US jobs market remains bearish; Fed says recent economic data stronger
The number of US citizens filing new claims for jobless benefits unexpectedly rose last week, suggesting the labour market is healing too slowly to make much of a dent in the unemployment rate. However an official from the Federal Reserve said US economic data in recent weeks had improved.
Initial claims for state unemployment benefits rose 4,000 to a seasonally adjusted 372,000, the Labour Department said today. That was the highest level in five weeks.
The report on jobless claims did have a silver lining, however. The data covers the same week looked at by the government for its monthly measure of employment, and showed a slight drop in layoffs from the survey week last month, which is a mildly positive signal for hiring in August.
The four-week moving average for new claims, a measure of labour market trends, was 368,000 last week. That was a slight increase from the prior week, but still 2.1% lower than in the second week of July.
That week, the government surveyed employers and concluded 163,000 new jobs were created in July - an improvement from the prior three months though the unemployment rate still ticked higher to 8.3%.
Meanwhile St. Louis Federal Reserve President James Bullard watered down prospects that the US central bank was locked into easing monetary policy at its meeting next month, noting that economic data had improved.
Minutes of the Fed's July 31-August 1 meeting released on Wednesday had highlighted strong support among policy-makers for more action. But Bullard told CNBC television that the economic outlook had brightened since that meeting.

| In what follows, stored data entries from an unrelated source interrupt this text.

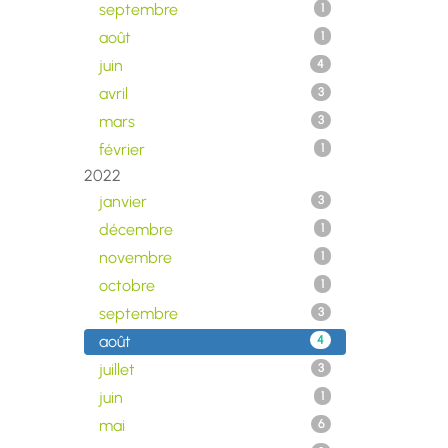
septembre
1
août
1
juin
4
avril
3
mars
3
février
1
2022
janvier
3
décembre
1
novembre
1
octobre
1
septembre
3
août
4
juillet
3
juin
1
mai
6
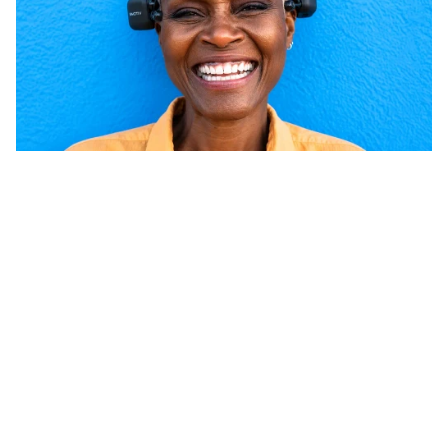
Tiếp tục đọc
Tuổi não của bạn là bao nhiêu? 
Thuật toán EEG quét tìm các 
khoảng trống vấn đề
Đọc thêm
Đọc thêm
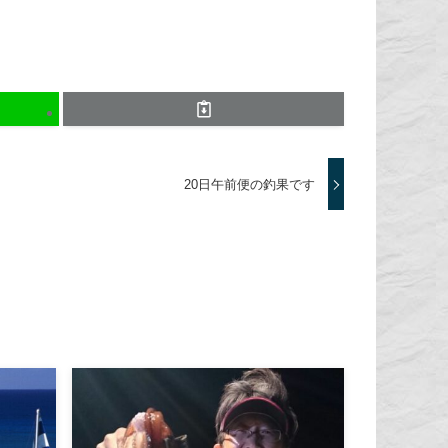
20日午前便の釣果です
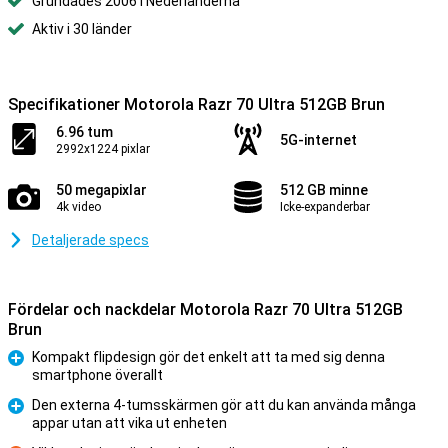
Grundades 2006 i Nederländerna
Aktiv i 30 länder
Specifikationer Motorola Razr 70 Ultra 512GB Brun
6.96 tum
5G-internet
2992x1224 pixlar
50 megapixlar
512 GB minne
4k video
Icke-expanderbar
Detaljerade specs
Fördelar och nackdelar Motorola Razr 70 Ultra 512GB
Brun
Kompakt flipdesign gör det enkelt att ta med sig denna
smartphone överallt
Fördelar
Den externa 4-tumsskärmen gör att du kan använda många
appar utan att vika ut enheten
Fördelar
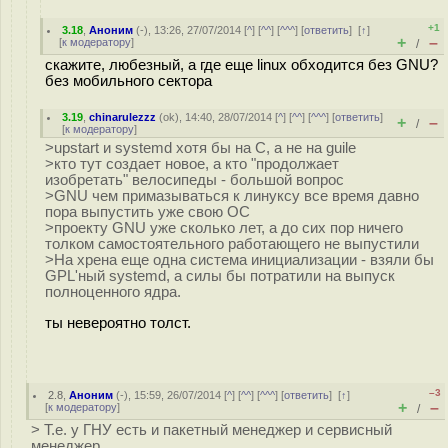
+1
3.18
,
Аноним
(
-
), 13:26, 27/07/2014 [
^
] [
^^
] [
^^^
] [
ответить
]
[
↑
]
+
–
[
к модератору
]
/
скажите, любезный, а где еще linux обходится без GNU?
без мобильного сектора
3.19
,
chinarulezzz
(
ok
), 14:40, 28/07/2014 [
^
] [
^^
] [
^^^
] [
ответить
]
+
–
/
[
к модератору
]
>upstart и systemd хотя бы на C, а не на guile
>кто тут создает новое, а кто "продолжает
изобретать" велосипеды - большой вопрос
>GNU чем примазываться к линуксу все время давно
пора выпустить уже свою ОС
>проекту GNU уже сколько лет, а до сих пор ничего
толком самостоятельного работающего не выпустили
>На хрена еще одна система инициализации - взяли бы
GPL'ный systemd, а силы бы потратили на выпуск
полноценного ядра.
ты невероятно толст.
–3
2.8
,
Аноним
(
-
), 15:59, 26/07/2014 [
^
] [
^^
] [
^^^
] [
ответить
]
[
↑
]
+
–
[
к модератору
]
/
> Т.е. у ГНУ есть и пакетный менеджер и сервисный
менеджер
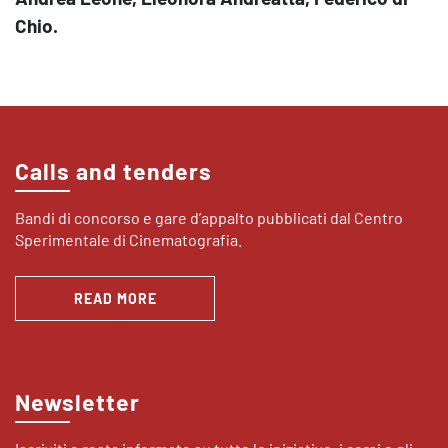
Chio.
Calls and tenders
Bandi di concorso e gare d’appalto pubblicati dal Centro
Sperimentale di Cinematografia.
READ MORE
Newsletter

I do think that the minutes are a bit stale because we have some data since then that has been somewhat stronger, Bullard, who will be a voting member of the policy-setting committee next year, said in an interview.
Bullard also voiced unusually blunt criticism of Europe's response to the sovereign debt crisis in the Euro zone, saying he was pessimistic on the region's capacity to take robust action, but played down the impact on the United States so far.